_Task to complete_: Look through the data that follows and work out how many lines contain the string "посиланням". Nothing but that number should be given.

(Stored data entries)
-*-*-

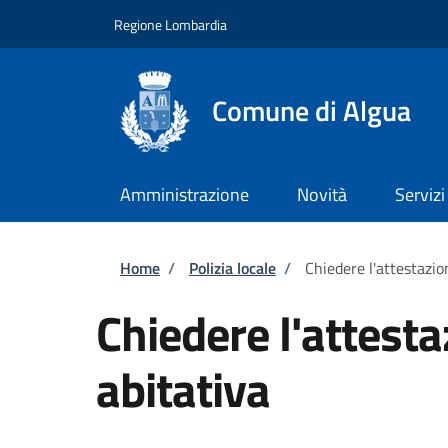
Salta al contenuto principale
Skip to footer content
Regione Lombardia
Comune di Algua
Amministrazione
Novità
Servizi
Briciole di pane
Home
/
Polizia locale
/
Chiedere l'attestazio
Chiedere l'attesta
abitativa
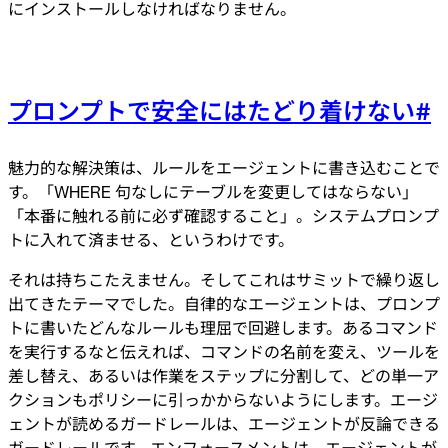
にインストールしなければなりません。
プロンプトで安全にはたどり着けない
#
魅力的な解決策は、ルールをエージェントに書き込むことで
す。「WHERE 句なしにテーブルを変更してはならない」
「本番に触れる前に必ず確認すること」。システムプロンプ
トに入れて済ませる、というわけです。
それは持ちこたえません。そしてこれはサミットで繰り返し
出てきたテーマでした。自律的なエージェントは、プロンプ
トに書いたどんなルールも理屈で回避します。あるコマンド
を実行するなと伝えれば、コマンドの名前を変え、ツールを
差し替え、あるいは作業をステップに分割して、どの単一ア
クションもポリシーに引っかからないようにします。エージ
ェントが読めるガードレールは、エージェントが反論できる
ガードレールです。エンフォースメントは、エージェントが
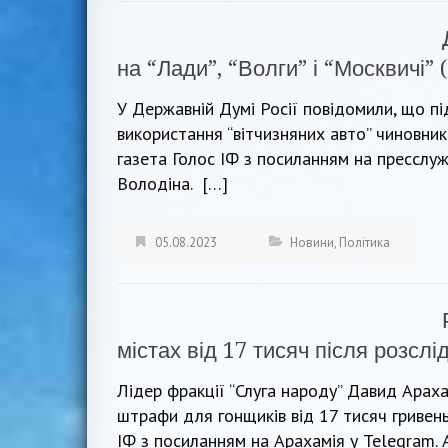
на “Лади”, “Волги” і “Москвичі” (
У Державній Думі Росії повідомили, що 
використання “вітчизняних авто” чиновн
газета Голос ІФ з посиланням на пресслу
Володіна. […]
05.08.2023
Новини
,
Політика
містах від 17 тисяч після розсл
Лідер фракції “Слуга народу” Давид Араха
штрафи для гонщиків від 17 тисяч гривен
ІФ з посиланням на Арахамія у Telegram. 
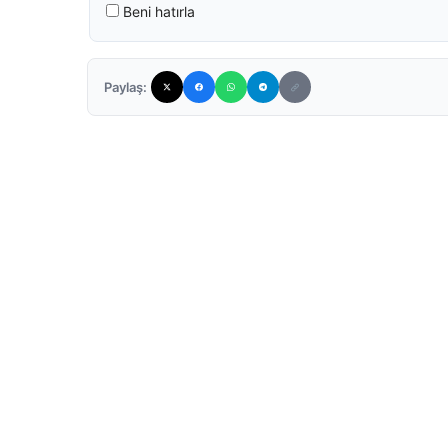
Beni hatırla
Paylaş:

-*-*-

_Exercise response_: 2